------ Records for this task ------

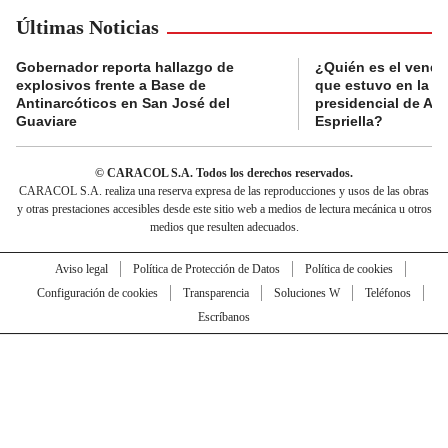
Últimas Noticias
Gobernador reporta hallazgo de
¿Quién es el vende
explosivos frente a Base de
que estuvo en la p
Antinarcóticos en San José del
presidencial de Abe
Guaviare
Espriella?
© CARACOL S.A. Todos los derechos reservados.
CARACOL S.A. realiza una reserva expresa de las reproducciones y usos de las obras
y otras prestaciones accesibles desde este sitio web a medios de lectura mecánica u otros
medios que resulten adecuados.
Aviso legal
Política de Protección de Datos
Política de cookies
Configuración de cookies
Transparencia
Soluciones W
Teléfonos
Escríbanos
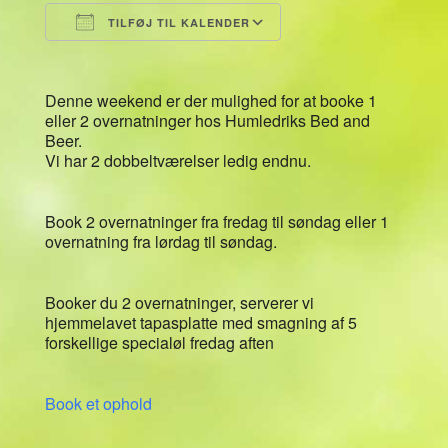
TILFØJ TIL KALENDER
Download ICS
Google Kalender
Denne weekend er der mulighed for at booke 1
eller 2 overnatninger hos Humledriks Bed and
Beer.
Vi har 2 dobbeltværelser ledig endnu.
Book 2 overnatninger fra fredag til søndag eller 1
overnatning fra lørdag til søndag.
Booker du 2 overnatninger, serverer vi
hjemmelavet tapasplatte med smagning af 5
forskellige specialøl fredag aften
Book et ophold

------

→ **What to do**: The stretch of entries above that starts with the line containing "es el vende" and goes on through the line containing "y otras prestaciones" is to be transcribed exactly, and no other line is to be transcribed.

→ **Result of this exercise**:
¿Quién es el vende
explosivos frente a Base de
que estuvo en la p
Antinarcóticos en San José del
presidencial de Abe
Guaviare
Espriella?
© CARACOL S.A. Todos los derechos reservados.
CARACOL S.A. realiza una reserva expresa de las reproducciones y usos de las obras
y otras prestaciones accesibles desde este sitio web a medios de lectura mecánica u otros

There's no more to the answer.